Dali was one of my first art loves and remains one of my favorite painters. Only Picasso and jazz musician Miles Davis rival Dali in terms of the protean nature of his development. I remember going to the Dali exhibit at the PMA in 2005 and marveling at the first room of the exhibition showing his early work. Almost every painting style imaginable was there, classicism, realism, impressionism, cubism, proto-surrealism, as if Dali could do it all and only had to choose which path to take. It was at that moment that I realized that Dali may have been the greatest draughtsman since the Renaissance.
My main in-person experience of Dali before that exhibit came from the PMA’s own Soft Construction with Boiled Beans (Premonition of Civil War) (above). Painted in 1936, the surreal monster looming over the desolate landscape depicts perfectly the madness that Europe was poised to descend into. Only madness can speak of madness, and Dali’s surrealist approach now seems the only possible way of depicting that time (or any time of impending war, for that matter).
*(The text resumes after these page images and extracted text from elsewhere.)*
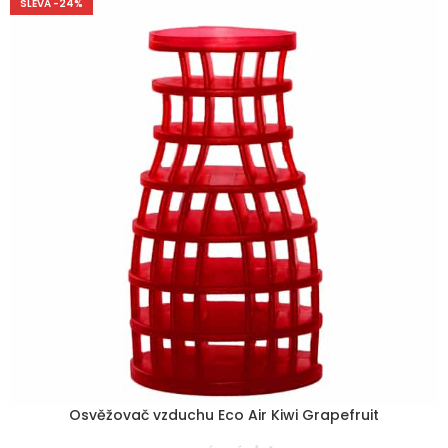
SLEVA -24%
Osvěžovač vzduchu Eco Air Kiwi Grapefruit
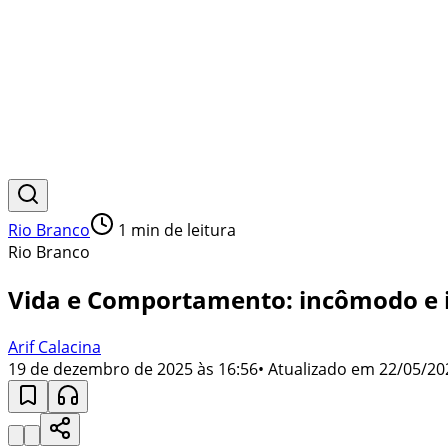
Rio Branco
1
min de leitura
Rio Branco
Vida e Comportamento: incômodo e 
Arif Calacina
19 de dezembro de 2025 às 16:56
• Atualizado em
22/05/20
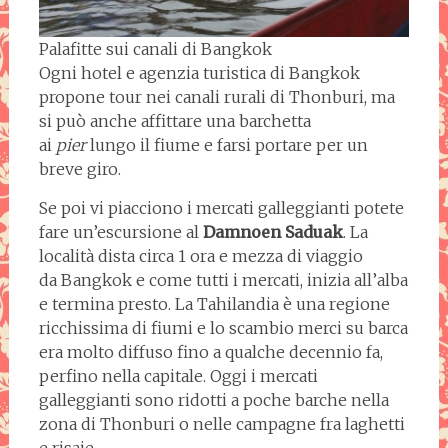
Palafitte sui canali di Bangkok
Ogni hotel e agenzia turistica di Bangkok
propone tour nei canali rurali di Thonburi, ma
si può anche affittare una barchetta
ai
pier
lungo il fiume e farsi portare per un
breve giro.
Se poi vi piacciono i mercati galleggianti potete
fare un’escursione al
Damnoen Saduak
. La
località dista circa 1 ora e mezza di viaggio
da Bangkok e come tutti i mercati, inizia all’alba
e termina presto. La Tahilandia è una regione
ricchissima di fiumi e lo scambio merci su barca
era molto diffuso fino a qualche decennio fa,
perfino nella capitale. Oggi i mercati
galleggianti
sono ridotti a poche barche nella
zona di Thonburi o nelle campagne fra laghetti
e risaie.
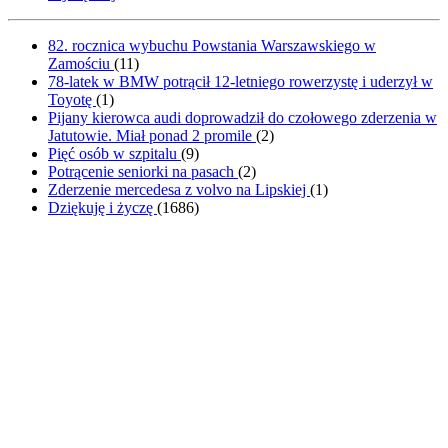
82. rocznica wybuchu Powstania Warszawskiego w
Zamościu
(
11
)
78-latek w BMW potrącił 12-letniego rowerzystę i uderzył w
Toyotę
(
1
)
Pijany kierowca audi doprowadził do czołowego zderzenia w
Jatutowie. Miał ponad 2 promile
(
2
)
Pięć osób w szpitalu
(
9
)
Potrącenie seniorki na pasach
(
2
)
Zderzenie mercedesa z volvo na Lipskiej
(
1
)
Dziękuję i życzę
(
1686
)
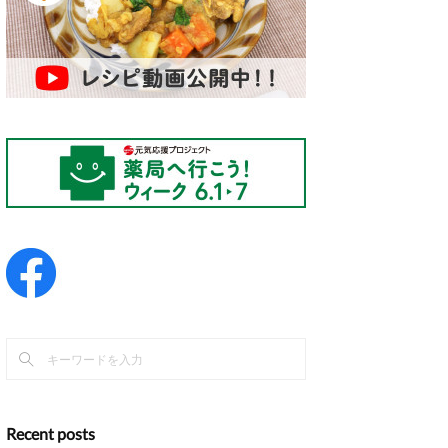
Recent posts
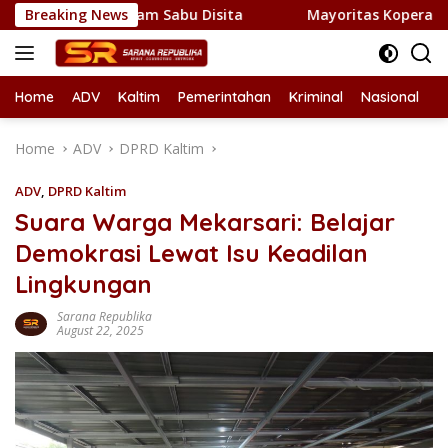
Skip
1 Kilogram Sabu Disita
Breaking News
Mayoritas Koperasi Merah Putih
to
content
Home
ADV
Kaltim
Pemerintahan
Kriminal
Nasional
L
Home
ADV
DPRD Kaltim
ADV
,
DPRD Kaltim
Suara Warga Mekarsari: Belajar
Demokrasi Lewat Isu Keadilan
Lingkungan
Sarana Republika
August 22, 2025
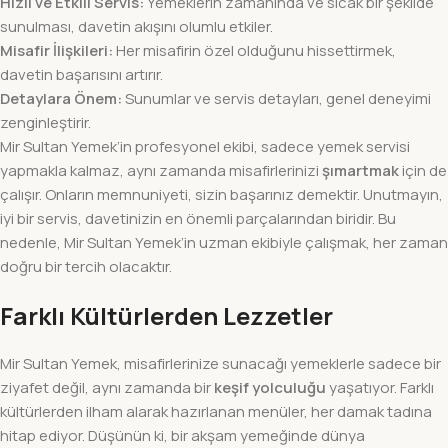
Hızlı ve Etkili Servis:
Yemeklerin zamanında ve sıcak bir şekilde
sunulması, davetin akışını olumlu etkiler.
Misafir İlişkileri:
Her misafirin özel olduğunu hissettirmek,
davetin başarısını artırır.
Detaylara Önem:
Sunumlar ve servis detayları, genel deneyimi
zenginleştirir.
Mir Sultan Yemek’in profesyonel ekibi, sadece yemek servisi
yapmakla kalmaz, aynı zamanda misafirlerinizi
şımartmak
için de
çalışır. Onların memnuniyeti, sizin başarınız demektir. Unutmayın,
iyi bir servis, davetinizin en önemli parçalarından biridir. Bu
nedenle, Mir Sultan Yemek’in uzman ekibiyle çalışmak, her zaman
doğru bir tercih olacaktır.
Farklı Kültürlerden Lezzetler
Mir Sultan Yemek, misafirlerinize sunacağı yemeklerle sadece bir
ziyafet değil, aynı zamanda bir
keşif yolculuğu
yaşatıyor. Farklı
kültürlerden ilham alarak hazırlanan menüler, her damak tadına
hitap ediyor. Düşünün ki, bir akşam yemeğinde dünya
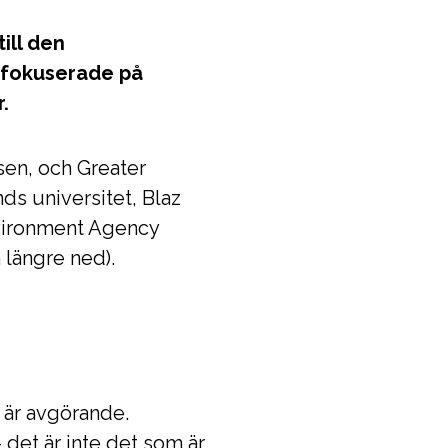
ill den
 fokuserade på
.
sen, och Greater
 universitet, Blaz
nvironment Agency
 längre ned).
 är avgörande.
det är inte det som är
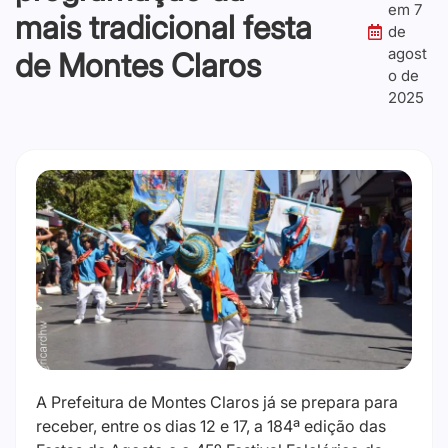
em
7
mais tradicional festa
de
agost
de Montes Claros
o de
2025
A Prefeitura de Montes Claros já se prepara para
receber, entre os dias 12 e 17, a 184ª edição das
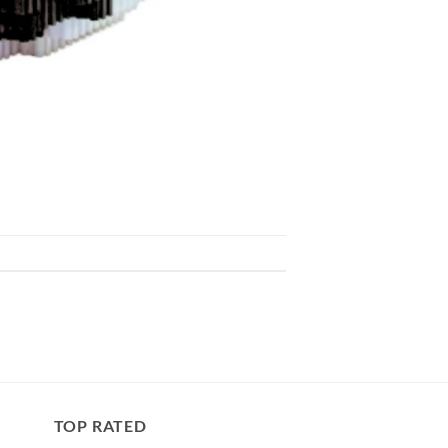
TOP RATED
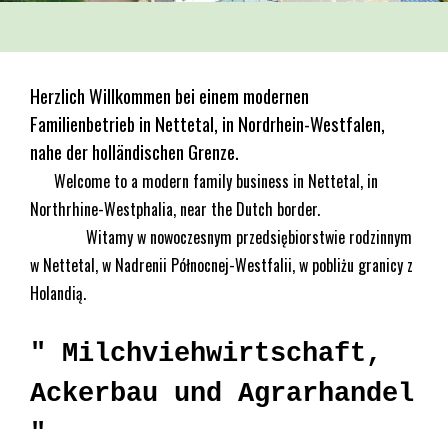
Herzlich Willkommen bei einem modernen
Familienbetrieb in Nettetal, in Nordrhein-Westfalen,
nahe der holländischen Grenze.
Welcome to a modern family business in Nettetal, in
Northrhine-Westphalia, near the Dutch border.
Witamy w nowoczesnym przedsiębiorstwie rodzinnym
w Nettetal, w Nadrenii Północnej-Westfalii, w pobliżu granicy z
Holandią.
" Milchviehwirtschaft,
Ackerbau und Agrarhandel
"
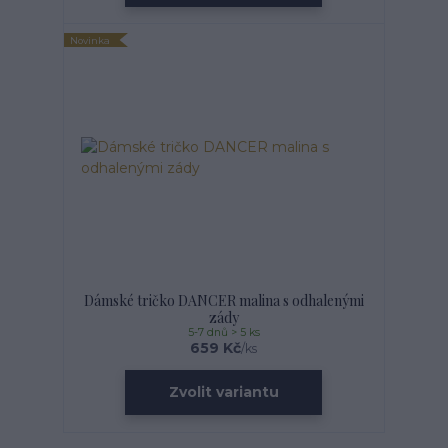
Novinka
Dámské tričko DANCER malina s odhalenými
zády
5-7 dnů > 5 ks
659 Kč
/
ks
Zvolit variantu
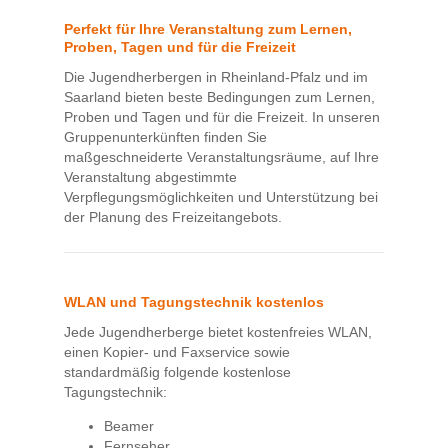
Perfekt für Ihre Veranstaltung zum Lernen,
Proben, Tagen und für die Freizeit
Die Jugendherbergen in Rheinland-Pfalz und im
Saarland bieten beste Bedingungen zum Lernen,
Proben und Tagen und für die Freizeit. In unseren
Gruppenunterkünften finden Sie
maßgeschneiderte Veranstaltungsräume, auf Ihre
Veranstaltung abgestimmte
Verpflegungsmöglichkeiten und Unterstützung bei
der Planung des Freizeitangebots.
WLAN und Tagungstechnik kostenlos
Jede Jugendherberge bietet kostenfreies WLAN,
einen Kopier- und Faxservice sowie
standardmäßig folgende kostenlose
Tagungstechnik:
Beamer
Fernseher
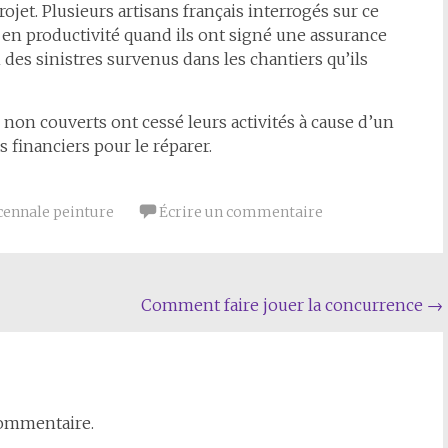
ojet. Plusieurs artisans français interrogés sur ce
 en productivité quand ils ont signé une assurance
 des sinistres survenus dans les chantiers qu’ils
s non couverts ont cessé leurs activités à cause d’un
s financiers pour le réparer.
cennale peinture
Écrire un commentaire
Comment faire jouer la concurrence
→
commentaire.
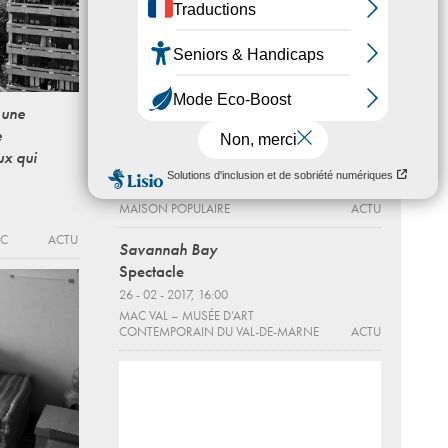
 une
e
ux qui
i’m from nowhere good
Du 21 - 01 au 11 - 07 - 2020
MAISON POPULAIRE
ACTU
EC
ACTU
Savannah Bay
Spectacle
26 - 02 - 2017, 16:00
MAC VAL – MUSÉE D’ART
CONTEMPORAIN DU VAL-DE-MARNE
ACTU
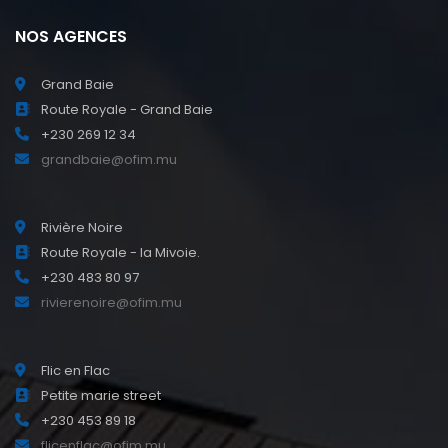
NOS AGENCES
Grand Baie
Route Royale - Grand Baie
+230 269 12 34
grandbaie@ofim.mu
Rivière Noire
Route Royale - la Mivoie.
+230 483 80 97
rivierenoire@ofim.mu
Flic en Flac
Petite marie street
+230 453 89 18
flicenflac@ofim.mu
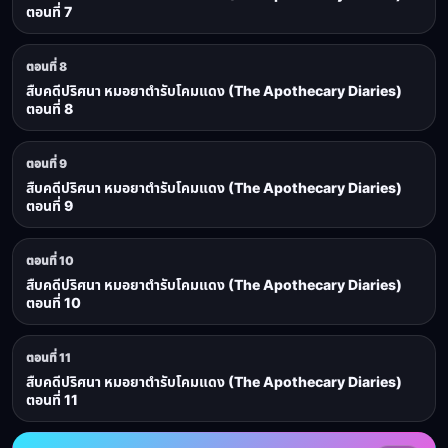
ตอนที่ 7
ตอนที่ 8
สืบคดีปริศนา หมอยาตำรับโคมแดง (The Apothecary Diaries)
ตอนที่ 8
ตอนที่ 9
สืบคดีปริศนา หมอยาตำรับโคมแดง (The Apothecary Diaries)
ตอนที่ 9
ตอนที่ 10
สืบคดีปริศนา หมอยาตำรับโคมแดง (The Apothecary Diaries)
ตอนที่ 10
ตอนที่ 11
สืบคดีปริศนา หมอยาตำรับโคมแดง (The Apothecary Diaries)
ตอนที่ 11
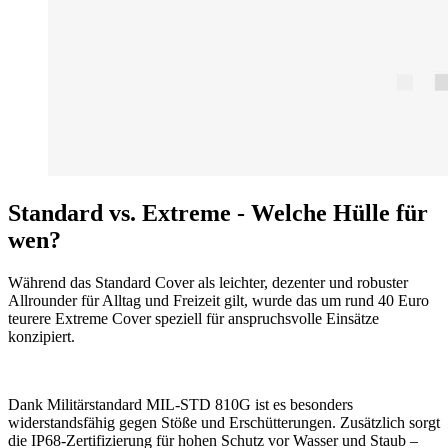
Standard vs. Extreme - Welche Hülle für
wen?
Während das Standard Cover als leichter, dezenter und robuster
Allrounder für Alltag und Freizeit gilt, wurde das um rund 40 Euro
teurere Extreme Cover speziell für anspruchsvolle Einsätze
konzipiert.
Dank Militärstandard MIL-STD 810G ist es besonders
widerstandsfähig gegen Stöße und Erschütterungen. Zusätzlich sorgt
die IP68-Zertifizierung für hohen Schutz vor Wasser und Staub –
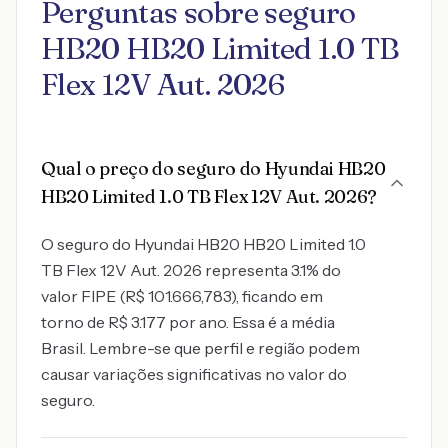
Perguntas sobre seguro
HB20 HB20 Limited 1.0 TB
Flex 12V Aut. 2026
Qual o preço do seguro do Hyundai HB20
HB20 Limited 1.0 TB Flex 12V Aut. 2026?
O seguro do Hyundai HB20 HB20 Limited 1.0
TB Flex 12V Aut. 2026 representa 3.1% do
valor FIPE (R$ 101.666,783), ficando em
torno de R$ 3.177 por ano. Essa é a média
Brasil. Lembre-se que perfil e região podem
causar variações significativas no valor do
seguro.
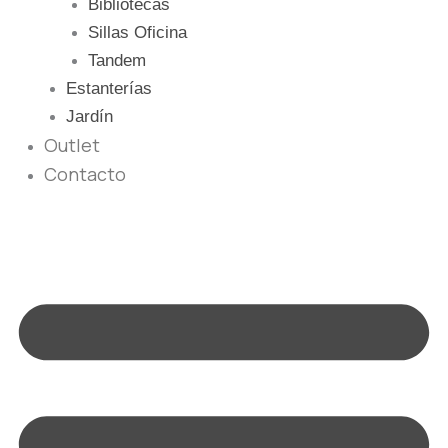
Bibliotecas
Sillas Oficina
Tandem
Estanterías
Jardín
Outlet
Contacto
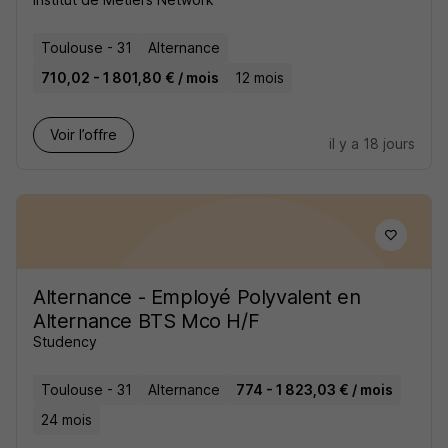
Toulouse - 31
Alternance
710,02 - 1 801,80 € / mois
12 mois
Voir l’offre
il y a 18 jours
Alternance - Employé Polyvalent en
Alternance BTS Mco H/F
Studency
Toulouse - 31
Alternance
774 - 1 823,03 € / mois
24 mois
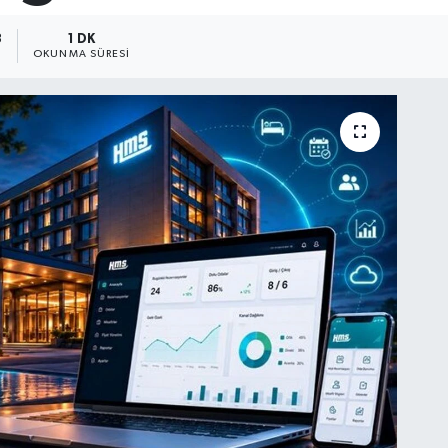
3
1 DK
OKUNMA SÜRESI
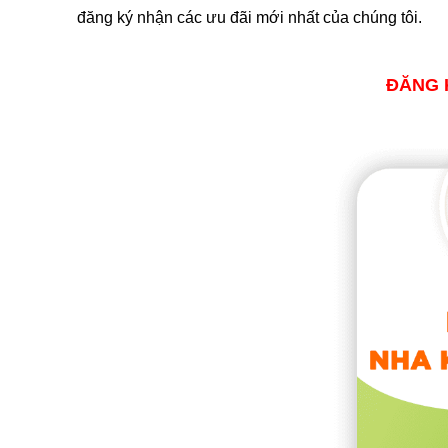
đăng ký nhận các ưu đãi mới nhất của chúng tôi.
ĐĂNG 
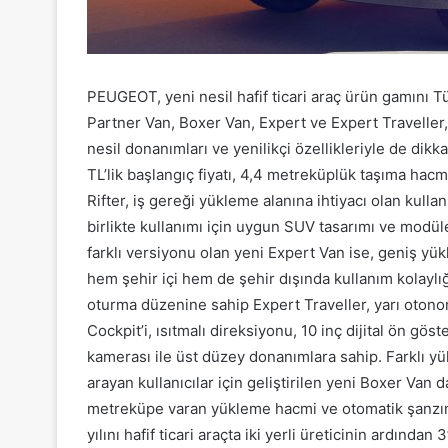
PEUGEOT, yeni nesil hafif ticari araç ürün gamını T
Partner Van, Boxer Van, Expert ve Expert Traveller,
nesil donanımları ve yenilikçi özellikleriyle de dik
TL’lik başlangıç fiyatı, 4,4 metreküplük taşıma hacm
Rifter, iş gereği yükleme alanına ihtiyacı olan kulla
birlikte kullanımı için uygun SUV tasarımı ve modül
farklı versiyonu olan yeni Expert Van ise, geniş yük
hem şehir içi hem de şehir dışında kullanım kolaylı
oturma düzenine sahip Expert Traveller, yarı otonom
Cockpit’i, ısıtmalı direksiyonu, 10 inç dijital ön gö
kamerası ile üst düzey donanımlara sahip. Farklı y
arayan kullanıcılar için geliştirilen yeni Boxer Van 
metreküpe varan yükleme hacmi ve otomatik şanzı
yılını hafif ticari araçta iki yerli üreticinin ardı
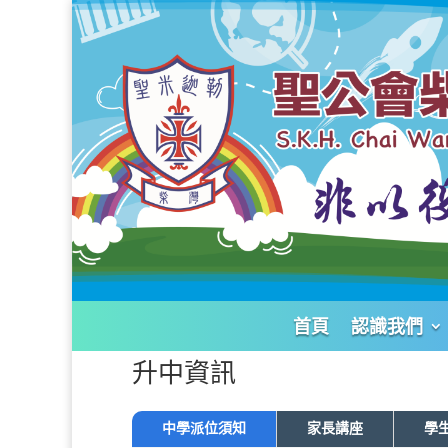
首頁
認識我們
升中資訊
中學派位須知
家長講座
學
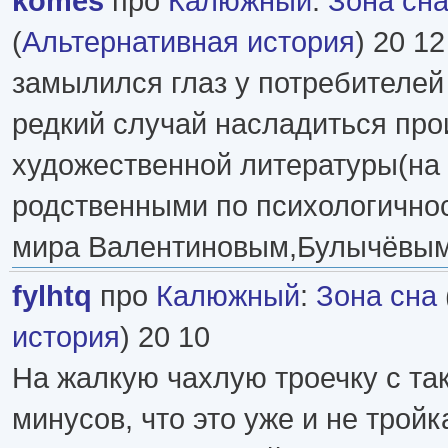
komes
про
Калюжный
:
Зона сн
(
Альтернативная история
) 20 12
замылился глаз у потребителей
редкий случай насладиться пр
художественной литературы(на 
родственными по психологично
мира Валентиновым,Булычёвым
fуlhtq
про
Калюжный
:
Зона сна
история
) 20 10
На жалкую чахлую троечку с та
минусов, что это уже и не тройк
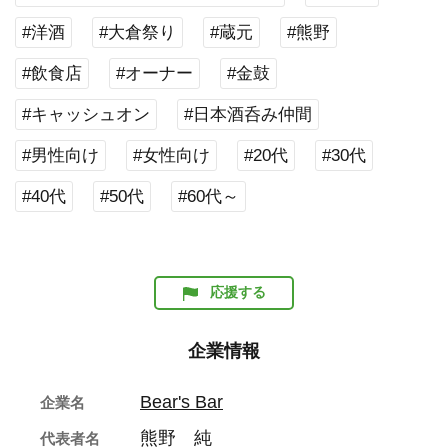
#洋酒
#大倉祭り
#蔵元
#熊野
#飲食店
#オーナー
#金鼓
#キャッシュオン
#日本酒呑み仲間
#男性向け
#女性向け
#20代
#30代
#40代
#50代
#60代～
応援する
企業情報
Bear's Bar
企業名
熊野 純
代表者名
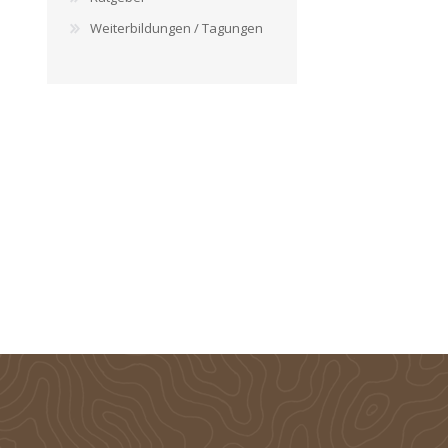
Weiterbildungen / Tagungen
Despite Dali’s less appealing traits (his apparent anti-Semitism) and actions (his betrayal of filmmaker Luis Bunuel), the sense of fun and playfulness that Dali interjected into art and art history still makes me want to embrace him. Dali’s Ghost of Vermeer of Delft Which Can Be Used as a Table from 1934 (below) personifies this playful approach to the gods of art history, making even the venerated Vermeer seem silly and, thus, actually more human by transforming him into a piece of furniture. Through his relentless self-promotion and incredible talent to back it up, Dali brought serious modern art to mainstream culture in a way that few others did before and fewer have done since.
(BTW, the Virtual Dali site is a very cool place to delve into Dali further.)
(Also, BTW, the Dali exhibit at the PMA in 2005 sold my all-time favorite piece of museum gift shop kitsch—a dinner plate with Dali’s signature ants “running” across the surface! Perfect for picnics!)